11.5. Security Considerations

Containers use the kernel of the host system. This exposes an attack surface for malicious users. In general, full virtual machines provide better isolation. This should be considered if containers are provided to unknown or untrusted people.

To reduce the attack surface, LXC uses many security features like AppArmor, CGroups and kernel namespaces.

AppArmor profiles are used to restrict access to possibly dangerous actions. Some system calls, i.e. mount, are prohibited from execution.

To trace AppArmor activity, use:

# dmesg | grep apparmor

Although it is not recommended, AppArmor can be disabled for a container. This brings security risks with it. Some syscalls can lead to privilege escalation when executed within a container if the system is misconfigured or if a LXC or Linux Kernel vulnerability exists.

To disable AppArmor for a container, add the following line to the container configuration file located at /etc/pve/lxc/CTID.conf:

lxc.apparmor.profile = unconfined

cgroup is a kernel mechanism used to hierarchically organize processes and distribute system resources.

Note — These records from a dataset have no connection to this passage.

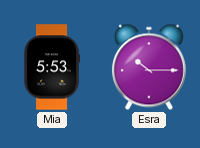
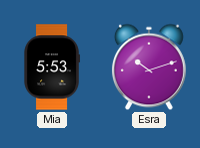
Esra: 10:15 -> 10:12
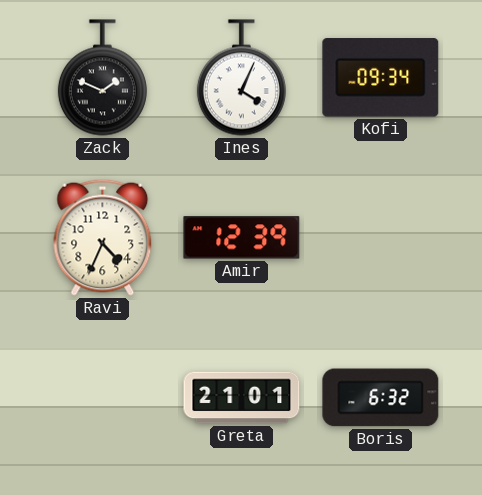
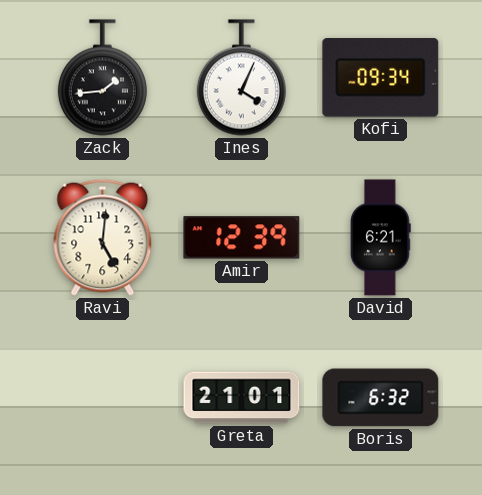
Zack: 1:49 -> 1:44
Ravi: 4:34 -> 5:01
David: none -> 6:21
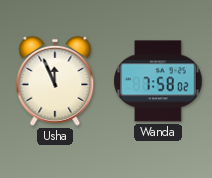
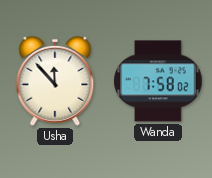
Usha: 11:56 -> 11:53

The main resources controlled via cgroups are CPU time, memory and swap limits, and access to device nodes. cgroups are also used to "freeze" a container before taking snapshots.

There are 2 versions of cgroups currently available, legacy and cgroupv2.

Since Proxmox VE 7.0, the default is a pure cgroupv2 environment. Previously a "hybrid" setup was used, where resource control was mainly done in cgroupv1 with an additional cgroupv2 controller which could take over some subsystems via the cgroup_no_v1 kernel command line parameter. (See the kernel parameter documentation for details.)

The main difference between pure cgroupv2 and the old hybrid environments regarding Proxmox VE is that with cgroupv2 memory and swap are now controlled independently. The memory and swap settings for containers can map directly to these values, whereas previously only the memory limit and the limit of the sum of memory and swap could be limited.

Another important difference is that the devices controller is configured in a completely different way. Because of this, file system quotas are currently not supported in a pure cgroupv2 environment.

cgroupv2 support by the container’s OS is needed to run in a pure cgroupv2 environment. Containers running systemd version 231 or newer support cgroupv2 [44], as do containers not using systemd as init system [45].

Note

CentOS 7 and Ubuntu 16.10 are two prominent Linux distributions releases, which have a systemd version that is too old to run in a cgroupv2 environment, you can either

  • Upgrade the whole distribution to a newer release. For the examples above, that could be Ubuntu 18.04 or 20.04, and CentOS 8 (or RHEL/CentOS derivatives like AlmaLinux or Rocky Linux). This has the benefit to get the newest bug and security fixes, often also new features, and moving the EOL date in the future.
  • Upgrade the Containers systemd version. If the distribution provides a backports repository this can be an easy and quick stop-gap measurement.
  • Move the container, or its services, to a Virtual Machine. Virtual Machines have a much less interaction with the host, that’s why one can install decades old OS versions just fine there.
  • Switch back to the legacy cgroup controller. Note that while it can be a valid solution, it’s not a permanent one. There’s a high likelihood that a future Proxmox VE major release, for example 8.0, cannot support the legacy controller anymore.


[44] this includes all newest major versions of container templates shipped by Proxmox VE

[45] for example Alpine Linux